Segment Start: GIVEN DATA
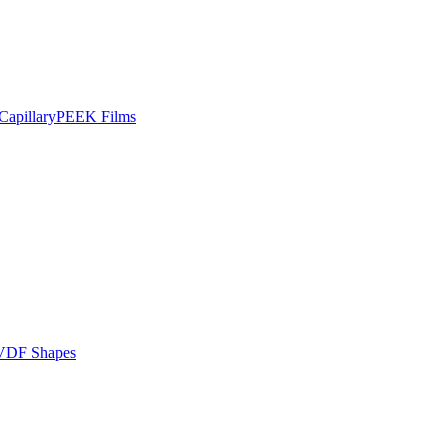
apillary
PEEK Films
VDF Shapes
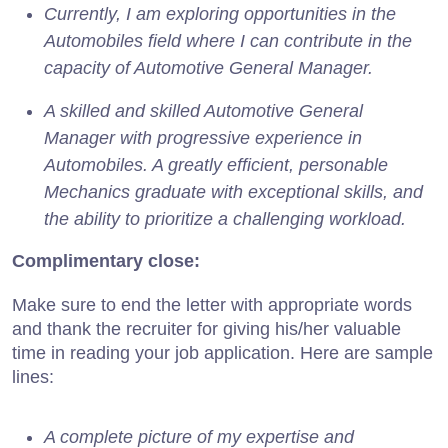
Currently, I am exploring opportunities in the
Automobiles field where I can contribute in the
capacity of Automotive General Manager.
A skilled and skilled Automotive General
Manager with progressive experience in
Automobiles. A greatly efficient, personable
Mechanics graduate with exceptional skills, and
the ability to prioritize a challenging workload.
Complimentary close:
Make sure to end the letter with appropriate words
and thank the recruiter for giving his/her valuable
time in reading your job application. Here are sample
lines:
A complete picture of my expertise and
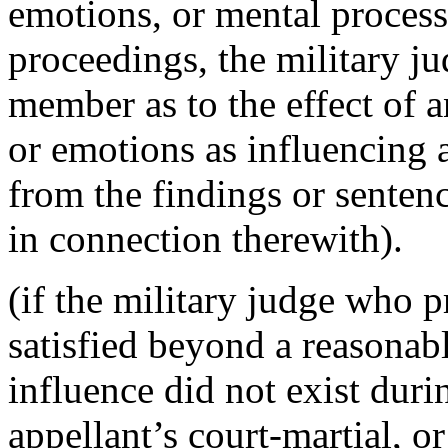
emotions, or mental process
proceedings, the military j
member as to the effect of
or emotions as influencing 
from the findings or senten
in connection therewith).
(if the military judge who p
satisfied beyond a reasona
influence did not exist duri
appellant’s court-martial, 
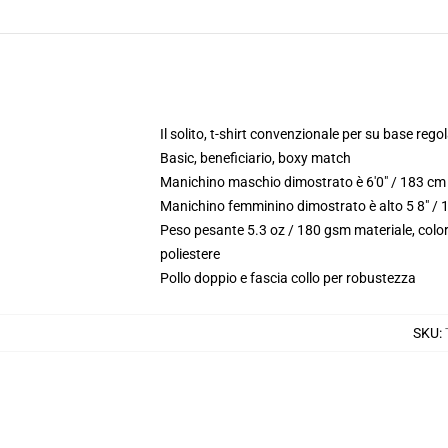
Il solito, t-shirt convenzionale per su base reg
Basic, beneficiario, boxy match
Manichino maschio dimostrato è 6'0" / 183 cm 
Manichino femminino dimostrato è alto 5 8" / 
Peso pesante 5.3 oz / 180 gsm materiale, color
poliestere
Pollo doppio e fascia collo per robustezza
SKU
:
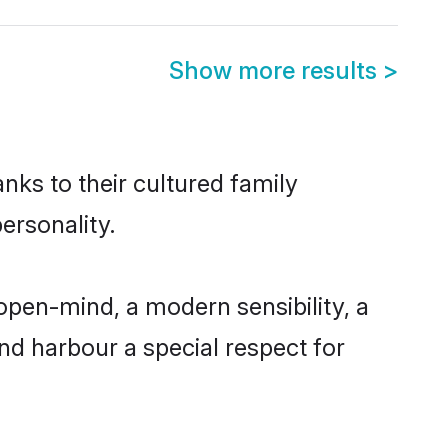
Show more results
>
anks to their cultured family
ersonality.
open-mind, a modern sensibility, a
and harbour a special respect for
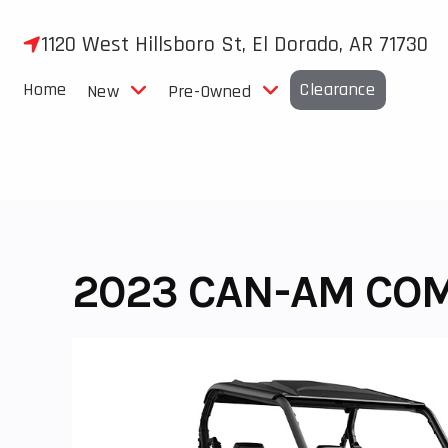
Skip
to
1120 West Hillsboro St, El Dorado, AR 71730
content
Home
Clearance
New
Pre-Owned
2023 CAN-AM CO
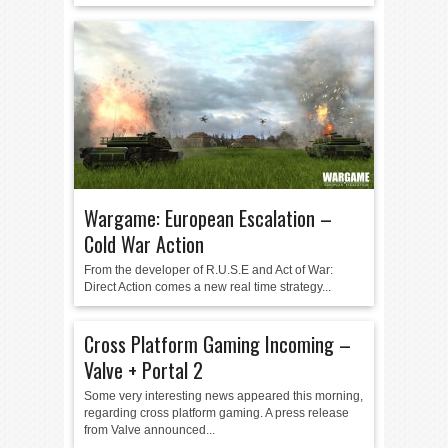
Wargame: European Escalation –
Cold War Action
From the developer of R.U.S.E and Act of War:
Direct Action comes a new real time strategy...
Cross Platform Gaming Incoming –
Valve + Portal 2
Some very interesting news appeared this morning,
regarding cross platform gaming. A press release
from Valve announced...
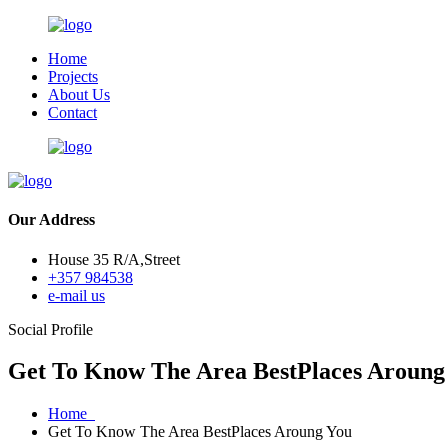
Home
Projects
About Us
Contact
Our Address
House 35 R/A,Street
+357 984538
e-mail us
Social Profile
Get To Know The Area BestPlaces Aroung
Home
Get To Know The Area BestPlaces Aroung You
Segment End: GIVEN DATA
Give back the exact lines above, running from the one that has "Manager with progressive experience in" through the one that has "From the developer", with nothing added and no pictures.

EXPECTED OUTPUT:
Manager with progressive experience in
Automobiles. A greatly efficient, personable
Mechanics graduate with exceptional skills, and
the ability to prioritize a challenging workload.
Complimentary close:
Make sure to end the letter with appropriate words
and thank the recruiter for giving his/her valuable
time in reading your job application. Here are sample
lines:
A complete picture of my expertise and
emotions, or mental process
proceedings, the military j
member as to the effect of
or emotions as influencing 
from the findings or senten
in connection therewith).
(if the military judge who p
satisfied beyond a reasona
influence did not exist duri
appellant’s court-martial, 
Il solito, t-shirt convenzionale per su base reg
Basic, beneficiario, boxy match
Manichino maschio dimostrato è 6'0" / 183 cm 
Manichino femminino dimostrato è alto 5 8" / 
Peso pesante 5.3 oz / 180 gsm materiale, color
poliestere
Pollo doppio e fascia collo per robustezza
SKU
:
Show more results
>
anks to their cultured family
ersonality.
open-mind, a modern sensibility, a
and harbour a special respect for
Skip
to
1120 West Hillsboro St, El Dorado, AR 71730
content
Home
Clearance
New
Pre-Owned
2023 CAN-AM CO
Wargame: European Escalation –
Cold War Action
From the developer of R.U.S.E and Act of War:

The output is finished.